Notation

The notation in this document differs from the notation in the CMZ13 paper but has the important advantages that the type of each variable is readily visible in its notation, and that the notation in the abstract description matches the notation in the implementation.

\(\mathbb G\) denotes an abelian group of prime order \(p\). As it is abelian, it is written additively. Group elements are denoted by upper-case letters \(A, B, \ldots\), while scalars are denoted by lower-case letters \(a, b, \ldots\); boldface letters \(\mathbf a, \mathbf G\) denote a vector of elements (in these cases, a vector of scalars and a vector of group elements, respectively).

The inner product of two vectors is denoted by \(\langle-,-\rangle\). Notice that with this notation, a multiscalar multiplication is written as \(\langle\mathbf a, \mathbf G\rangle\), and all the usual inner-product identities can be used to rearrange terms. The concatenation of two vectors is written \( \mathbf x || \mathbf y \).

The notation \( P \xleftarrow{\$} \mathbb G\) means that \(P\) should be selected uniformly at random from the set \(\mathbb G\).

Pedersen commitments are written as \[ \operatorname{Com}(v) = \operatorname{Com}(v, {\widetilde{v}}) = v \cdot B + {\widetilde{v}} \cdot {\widetilde{B}}, \] where \(B\) and \(\widetilde B\) are the Pedersen generators used for the values and blinding factors, respectively.
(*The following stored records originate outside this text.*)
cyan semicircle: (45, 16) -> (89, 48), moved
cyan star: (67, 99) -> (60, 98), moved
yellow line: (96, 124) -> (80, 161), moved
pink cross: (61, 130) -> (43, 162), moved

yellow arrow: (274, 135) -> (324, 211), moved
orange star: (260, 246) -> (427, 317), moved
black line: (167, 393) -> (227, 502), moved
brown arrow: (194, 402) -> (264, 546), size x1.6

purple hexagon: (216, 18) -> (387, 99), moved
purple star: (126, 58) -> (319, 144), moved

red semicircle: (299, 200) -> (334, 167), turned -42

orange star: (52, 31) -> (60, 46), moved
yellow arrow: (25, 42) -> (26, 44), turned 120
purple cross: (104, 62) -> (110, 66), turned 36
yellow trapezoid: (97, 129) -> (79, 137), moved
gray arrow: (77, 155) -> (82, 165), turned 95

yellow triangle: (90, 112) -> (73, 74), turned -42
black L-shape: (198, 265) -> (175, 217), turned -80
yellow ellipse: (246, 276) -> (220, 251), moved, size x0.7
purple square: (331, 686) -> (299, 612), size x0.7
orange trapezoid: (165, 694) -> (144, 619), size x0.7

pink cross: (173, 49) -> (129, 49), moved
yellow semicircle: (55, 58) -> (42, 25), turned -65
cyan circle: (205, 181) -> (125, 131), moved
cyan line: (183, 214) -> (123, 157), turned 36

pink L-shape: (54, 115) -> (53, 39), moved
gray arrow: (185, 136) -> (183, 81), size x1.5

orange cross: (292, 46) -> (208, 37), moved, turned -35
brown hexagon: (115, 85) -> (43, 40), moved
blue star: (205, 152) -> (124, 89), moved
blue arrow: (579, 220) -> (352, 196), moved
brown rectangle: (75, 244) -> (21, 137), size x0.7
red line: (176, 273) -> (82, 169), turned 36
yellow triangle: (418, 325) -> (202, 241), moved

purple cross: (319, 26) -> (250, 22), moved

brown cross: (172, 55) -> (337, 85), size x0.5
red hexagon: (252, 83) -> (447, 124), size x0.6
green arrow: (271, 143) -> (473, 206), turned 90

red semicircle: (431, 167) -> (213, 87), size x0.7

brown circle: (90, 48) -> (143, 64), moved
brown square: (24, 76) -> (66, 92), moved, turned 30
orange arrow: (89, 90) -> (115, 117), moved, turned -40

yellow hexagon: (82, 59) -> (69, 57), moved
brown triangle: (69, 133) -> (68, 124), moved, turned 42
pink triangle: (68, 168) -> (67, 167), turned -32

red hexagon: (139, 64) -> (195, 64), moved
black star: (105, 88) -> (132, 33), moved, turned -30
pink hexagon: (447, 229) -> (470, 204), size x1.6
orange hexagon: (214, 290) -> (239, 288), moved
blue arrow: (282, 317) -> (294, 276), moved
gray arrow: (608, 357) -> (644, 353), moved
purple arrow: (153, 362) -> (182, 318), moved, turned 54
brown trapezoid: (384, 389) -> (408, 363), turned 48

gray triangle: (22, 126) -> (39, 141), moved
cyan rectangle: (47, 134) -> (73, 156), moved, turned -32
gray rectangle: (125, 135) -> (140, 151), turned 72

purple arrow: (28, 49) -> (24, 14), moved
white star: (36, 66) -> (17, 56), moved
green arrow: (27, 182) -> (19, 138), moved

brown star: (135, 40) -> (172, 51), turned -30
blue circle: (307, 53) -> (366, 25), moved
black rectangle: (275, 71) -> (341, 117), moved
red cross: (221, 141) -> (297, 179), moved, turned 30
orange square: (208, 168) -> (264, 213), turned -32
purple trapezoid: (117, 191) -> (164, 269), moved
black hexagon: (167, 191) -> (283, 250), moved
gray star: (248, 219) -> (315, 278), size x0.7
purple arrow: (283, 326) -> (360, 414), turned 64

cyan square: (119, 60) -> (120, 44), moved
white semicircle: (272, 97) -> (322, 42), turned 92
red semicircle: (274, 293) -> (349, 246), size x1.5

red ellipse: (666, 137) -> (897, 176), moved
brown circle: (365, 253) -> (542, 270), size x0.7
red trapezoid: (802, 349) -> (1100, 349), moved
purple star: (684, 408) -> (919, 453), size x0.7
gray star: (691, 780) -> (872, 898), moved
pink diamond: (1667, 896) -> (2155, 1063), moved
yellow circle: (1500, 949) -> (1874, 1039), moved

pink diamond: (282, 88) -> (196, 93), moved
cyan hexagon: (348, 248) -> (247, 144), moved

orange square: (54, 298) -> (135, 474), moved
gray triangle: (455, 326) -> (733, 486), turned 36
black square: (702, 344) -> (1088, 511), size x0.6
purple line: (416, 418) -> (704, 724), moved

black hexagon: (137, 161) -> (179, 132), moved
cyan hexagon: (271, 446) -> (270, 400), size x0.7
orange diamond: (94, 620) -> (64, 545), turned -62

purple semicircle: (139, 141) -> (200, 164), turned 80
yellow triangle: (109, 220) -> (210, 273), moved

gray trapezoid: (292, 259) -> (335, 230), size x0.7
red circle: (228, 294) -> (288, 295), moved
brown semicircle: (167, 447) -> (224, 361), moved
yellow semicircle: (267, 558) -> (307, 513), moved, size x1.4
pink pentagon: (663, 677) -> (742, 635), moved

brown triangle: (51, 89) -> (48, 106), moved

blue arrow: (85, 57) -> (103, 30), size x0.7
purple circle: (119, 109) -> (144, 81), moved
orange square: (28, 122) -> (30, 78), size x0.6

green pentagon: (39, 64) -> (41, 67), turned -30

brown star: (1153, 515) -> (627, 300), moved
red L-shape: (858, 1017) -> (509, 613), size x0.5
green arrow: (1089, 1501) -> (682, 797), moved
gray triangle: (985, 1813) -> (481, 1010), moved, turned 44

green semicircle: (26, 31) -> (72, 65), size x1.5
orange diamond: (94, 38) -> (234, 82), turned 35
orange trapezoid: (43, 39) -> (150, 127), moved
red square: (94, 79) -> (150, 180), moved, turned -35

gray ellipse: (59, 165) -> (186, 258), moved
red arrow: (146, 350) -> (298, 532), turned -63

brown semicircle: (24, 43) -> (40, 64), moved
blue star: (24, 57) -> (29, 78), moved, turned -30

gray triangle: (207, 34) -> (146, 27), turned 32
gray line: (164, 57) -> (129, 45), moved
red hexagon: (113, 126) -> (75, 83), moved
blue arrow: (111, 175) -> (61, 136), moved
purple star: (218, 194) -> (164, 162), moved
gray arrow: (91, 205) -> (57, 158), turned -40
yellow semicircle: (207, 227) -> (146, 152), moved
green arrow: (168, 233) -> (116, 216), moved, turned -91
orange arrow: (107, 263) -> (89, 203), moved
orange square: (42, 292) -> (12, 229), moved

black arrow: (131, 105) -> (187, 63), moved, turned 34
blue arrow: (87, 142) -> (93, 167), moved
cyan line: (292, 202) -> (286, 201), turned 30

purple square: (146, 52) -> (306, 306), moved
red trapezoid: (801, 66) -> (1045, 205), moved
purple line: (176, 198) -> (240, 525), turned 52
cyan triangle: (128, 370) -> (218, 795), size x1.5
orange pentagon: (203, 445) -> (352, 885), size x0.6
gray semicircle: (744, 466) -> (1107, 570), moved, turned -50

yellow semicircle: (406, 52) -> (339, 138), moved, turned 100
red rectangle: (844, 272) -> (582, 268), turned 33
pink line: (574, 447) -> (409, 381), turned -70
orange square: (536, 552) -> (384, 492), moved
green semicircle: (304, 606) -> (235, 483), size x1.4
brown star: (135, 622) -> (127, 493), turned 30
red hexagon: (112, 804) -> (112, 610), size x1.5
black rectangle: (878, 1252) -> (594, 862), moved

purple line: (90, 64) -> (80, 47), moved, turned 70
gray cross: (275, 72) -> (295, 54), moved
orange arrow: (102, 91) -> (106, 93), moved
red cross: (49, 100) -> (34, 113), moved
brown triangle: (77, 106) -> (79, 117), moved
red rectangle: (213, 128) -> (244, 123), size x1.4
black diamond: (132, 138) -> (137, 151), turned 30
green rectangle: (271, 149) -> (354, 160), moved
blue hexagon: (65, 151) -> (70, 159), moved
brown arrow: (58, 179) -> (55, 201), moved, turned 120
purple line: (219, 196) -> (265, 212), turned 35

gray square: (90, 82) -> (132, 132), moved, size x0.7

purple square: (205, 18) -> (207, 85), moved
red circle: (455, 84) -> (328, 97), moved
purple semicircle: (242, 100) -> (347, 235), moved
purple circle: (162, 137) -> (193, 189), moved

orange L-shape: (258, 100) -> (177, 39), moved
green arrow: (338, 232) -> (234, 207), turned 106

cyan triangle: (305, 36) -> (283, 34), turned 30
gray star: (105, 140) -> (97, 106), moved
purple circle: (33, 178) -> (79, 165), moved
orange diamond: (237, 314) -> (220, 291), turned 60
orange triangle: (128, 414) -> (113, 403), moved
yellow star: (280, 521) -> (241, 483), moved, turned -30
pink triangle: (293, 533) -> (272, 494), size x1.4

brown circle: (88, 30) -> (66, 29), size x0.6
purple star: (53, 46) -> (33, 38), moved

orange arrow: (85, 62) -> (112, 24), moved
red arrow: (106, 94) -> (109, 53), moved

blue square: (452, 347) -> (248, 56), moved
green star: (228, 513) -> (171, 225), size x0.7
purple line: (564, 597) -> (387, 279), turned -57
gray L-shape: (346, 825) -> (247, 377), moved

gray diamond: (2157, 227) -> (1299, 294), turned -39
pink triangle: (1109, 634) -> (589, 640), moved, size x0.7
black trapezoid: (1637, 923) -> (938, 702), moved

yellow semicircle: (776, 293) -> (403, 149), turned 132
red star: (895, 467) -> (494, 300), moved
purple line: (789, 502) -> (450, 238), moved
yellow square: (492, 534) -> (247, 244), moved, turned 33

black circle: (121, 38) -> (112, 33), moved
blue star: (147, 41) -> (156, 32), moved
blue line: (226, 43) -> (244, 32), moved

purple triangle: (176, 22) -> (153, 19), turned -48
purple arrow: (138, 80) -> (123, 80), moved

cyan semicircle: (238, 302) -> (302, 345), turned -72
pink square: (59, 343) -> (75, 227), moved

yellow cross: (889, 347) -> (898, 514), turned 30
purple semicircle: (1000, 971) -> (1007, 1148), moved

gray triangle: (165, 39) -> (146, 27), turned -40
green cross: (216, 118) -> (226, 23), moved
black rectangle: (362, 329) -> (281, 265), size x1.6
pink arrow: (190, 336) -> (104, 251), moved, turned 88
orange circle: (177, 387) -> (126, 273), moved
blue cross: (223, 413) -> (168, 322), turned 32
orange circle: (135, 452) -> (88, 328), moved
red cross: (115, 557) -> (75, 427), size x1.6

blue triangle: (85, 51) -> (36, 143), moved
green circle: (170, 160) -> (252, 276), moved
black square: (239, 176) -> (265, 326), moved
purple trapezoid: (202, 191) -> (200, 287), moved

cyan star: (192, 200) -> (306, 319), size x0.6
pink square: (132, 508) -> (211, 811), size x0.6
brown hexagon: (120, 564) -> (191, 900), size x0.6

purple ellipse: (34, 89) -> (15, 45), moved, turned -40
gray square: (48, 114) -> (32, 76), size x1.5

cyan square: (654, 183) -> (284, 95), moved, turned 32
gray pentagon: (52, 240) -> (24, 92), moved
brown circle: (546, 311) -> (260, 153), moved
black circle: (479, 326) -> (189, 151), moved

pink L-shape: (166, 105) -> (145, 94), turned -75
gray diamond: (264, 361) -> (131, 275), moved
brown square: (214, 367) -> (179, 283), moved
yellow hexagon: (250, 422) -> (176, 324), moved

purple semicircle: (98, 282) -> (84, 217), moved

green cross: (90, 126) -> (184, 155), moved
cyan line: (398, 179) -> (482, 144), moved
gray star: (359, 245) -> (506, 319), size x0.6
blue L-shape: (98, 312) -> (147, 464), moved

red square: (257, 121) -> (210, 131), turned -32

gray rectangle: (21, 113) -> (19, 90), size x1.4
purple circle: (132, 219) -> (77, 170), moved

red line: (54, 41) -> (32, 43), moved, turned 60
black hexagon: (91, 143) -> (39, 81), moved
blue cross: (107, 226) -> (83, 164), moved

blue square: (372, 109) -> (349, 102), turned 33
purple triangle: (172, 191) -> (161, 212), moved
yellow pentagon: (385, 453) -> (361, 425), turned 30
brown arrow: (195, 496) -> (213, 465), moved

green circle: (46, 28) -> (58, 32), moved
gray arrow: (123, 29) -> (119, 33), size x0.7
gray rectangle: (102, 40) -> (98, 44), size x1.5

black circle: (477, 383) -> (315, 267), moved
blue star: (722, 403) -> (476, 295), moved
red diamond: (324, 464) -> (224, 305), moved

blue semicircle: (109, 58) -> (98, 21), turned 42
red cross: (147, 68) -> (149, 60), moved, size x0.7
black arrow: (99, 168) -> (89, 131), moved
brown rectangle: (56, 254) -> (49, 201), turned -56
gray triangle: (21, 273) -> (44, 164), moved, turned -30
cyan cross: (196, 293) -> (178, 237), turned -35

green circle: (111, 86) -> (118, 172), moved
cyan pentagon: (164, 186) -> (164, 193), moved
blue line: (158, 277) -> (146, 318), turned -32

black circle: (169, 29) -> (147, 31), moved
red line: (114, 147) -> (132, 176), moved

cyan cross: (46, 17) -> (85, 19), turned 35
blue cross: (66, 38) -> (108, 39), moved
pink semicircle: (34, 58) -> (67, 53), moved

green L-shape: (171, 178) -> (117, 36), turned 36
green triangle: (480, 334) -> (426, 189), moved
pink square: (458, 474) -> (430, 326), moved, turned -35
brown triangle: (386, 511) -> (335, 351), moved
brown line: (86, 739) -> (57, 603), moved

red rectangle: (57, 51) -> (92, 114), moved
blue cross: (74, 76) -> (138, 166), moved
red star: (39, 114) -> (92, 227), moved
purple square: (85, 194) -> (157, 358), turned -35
The blinding factor for the value \(v\) is denoted by \(\widetilde v\), so that it is clear which blinding factor corresponds to which value, and write \(\operatorname{Com}(v)\) instead of \(\operatorname{Com}(v, \widetilde v)\) for brevity.

The ElGamal encryption of a group element \(A\) to the public key \(D\) is written as \[ \operatorname{Enc}_D(A) = (rB, A + rD), \] where \(r\) is the randomness used for the encryption and \(B\) is the generator used for the public key \(D\). The individual components are denoted by \( \operatorname{Enc}_D(A)_0 \) and \( \operatorname{Enc}_D(A)_1 \).

Non-interactive Schnorr proofs are denoted by the following Camenisch-Stadler-like notation, which matches the notation used in the zkp crate used to automatically derive the proof implementations: \[ \begin{aligned} \operatorname{PK}&\{ \\ &\mathtt{CorrectElGamal}, \\ &(d, (r_i, m_i)_{i \in \mathcal H}), \\ &(D, (E_{i,0}, E_{i,1})_{i \in \mathcal H}), \\ &(B) \; : \\ &(E_{i,0}, E_{i,1}) = (r_i B, m_i B + r_i D) \; \forall i \in \mathcal H \\ \} \end{aligned} \]

Here the first line is an ASCII domain separation label used to identify the proof statement; the second line is a list of secret scalar variables (witness data); the third line is a list of public group element variables unique to each proof instance; the fourth line is a list of public group element variables common across all proof instances; the remaining lines are the statements to be proved. Distinguishing public variables which are common across all proof instances from ones which are unique to each proof instance allows a derived implementation to take advantage of precomputation and provide batch verification.